Armed only with a thirst for knowledge and a malfunctioning digital camera, ArtReview dived into the global mix. Here are few of the pearls it bobbed back up with.
ONE: Imagine there’s no countries
Art fairs are a great place to see unrelated works spark visual conversations. Algerian-born Fayçal Baghriche’s speedily rotating illuminated globe, Souvenir (2012), was displayed prominently at Berlin’s Campagne Première, while not far away, at Galerie Chantal Crousel, was Melik Ohanian’s Futuring (Cosmos) (2008), a transparent, bubble-filled orb. A utopian desire for placelessness and the effacement of national boundaries? It was certainly a subtext to many exhibits, perhaps reflecting the artworld’s awkward, complicated sense of its own cosmopolitanism. Let’s all try to get along.
Mind you, while many artists were trying to find common ground, or present the currency of particular artistic traditions (especially in many calligraphic works on paper, or through mining the deep history of Islamic pattern), some were doing nasty things to their own cultural backstory.
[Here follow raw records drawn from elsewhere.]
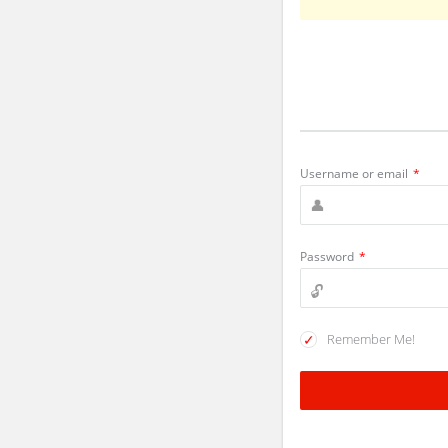
Username or email
*
Password
*
Remember Me!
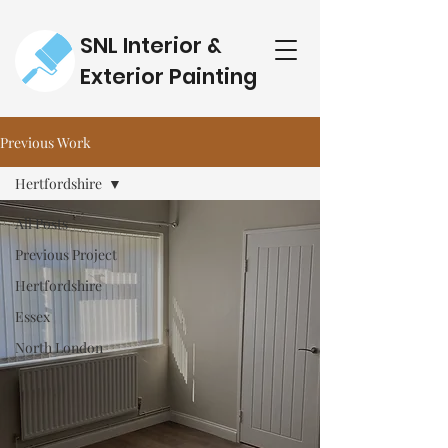
SNL Interior &
Exterior Painting
Previous Work
Hertfordshire
All Posts
Previous Project
Hertfordshire
Essex
North London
Step up Belgian provocateur Wim Delvoye, with his breathtakingly weird fusions of modern machinery and Gothic architecture, whose intricate lunacy seemed to mutter something creepy-sarcastic about the redundancy of Western cultural heritage. Europe? That’s so over.
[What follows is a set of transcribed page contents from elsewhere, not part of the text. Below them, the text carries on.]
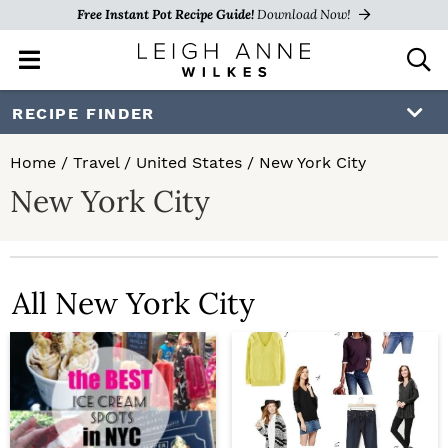
Free Instant Pot Recipe Guide!
Download Now!
M
D
a
i
i
s
S
S
RECIPE FINDER
n
p
k
k
M
l
Home
/
Travel
/
United States
/
New York City
e
a
i
i
New York City
n
y
p
p
u
S
e
t
t
a
o
o
r
All New York City
c
p
m
h
r
a
B
a
i
i
r
m
n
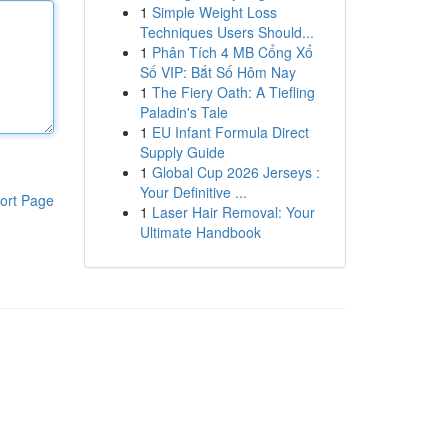
1
Simple Weight Loss
Techniques Users Should...
1
Phân Tích 4 MB Cổng Xổ
Số VIP: Bắt Số Hôm Nay
1
The Fiery Oath: A Tiefling
Paladin's Tale
1
EU Infant Formula Direct
Supply Guide
1
Global Cup 2026 Jerseys :
Your Definitive ...
ort Page
1
Laser Hair Removal: Your
Ultimate Handbook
No doubt in deference to local sensitivities after the Arab Spring, it was noticeable that art about geopolitics was not very much in evidence. A quiet and brilliant exception was Alessandro Balteo Yazbeck’s photo-work Chronoscope (2009–11), a static reworking of footage from the 1950s CBS current-affairs talkshow of the same name. Bow-tied pundits discuss oil trouble between the West and the Arab world – uncanny echoes from the past that revealed how little (bar the absence of communists) has changed in the West’s preoccupation with this part of the world.
FOUR: Out of sight
ArtReview’s imaginary award for most self-referential, institutionally parodic art-fair project commission went to Ahmet Öğüt’s Intern VIP Lounge, an exclusive space for all the unpaid interns working at the art fair. ArtReview had special access to the shadowy downstairs space, and found interns lounging and chatting, drinking free coffee and playing ping-pong, away from the hard graft of er… interning for nice international art galleries. Spoofing nicely the current anxiety over ‘slave labour’ in the cultural industries, Öğüt’s Lounge struck ArtReview as a deft comment on how the artworld views work, pay and aspiration – especially when presented in a city largely built with the unrelenting effort of a mass of cheap, imported labour.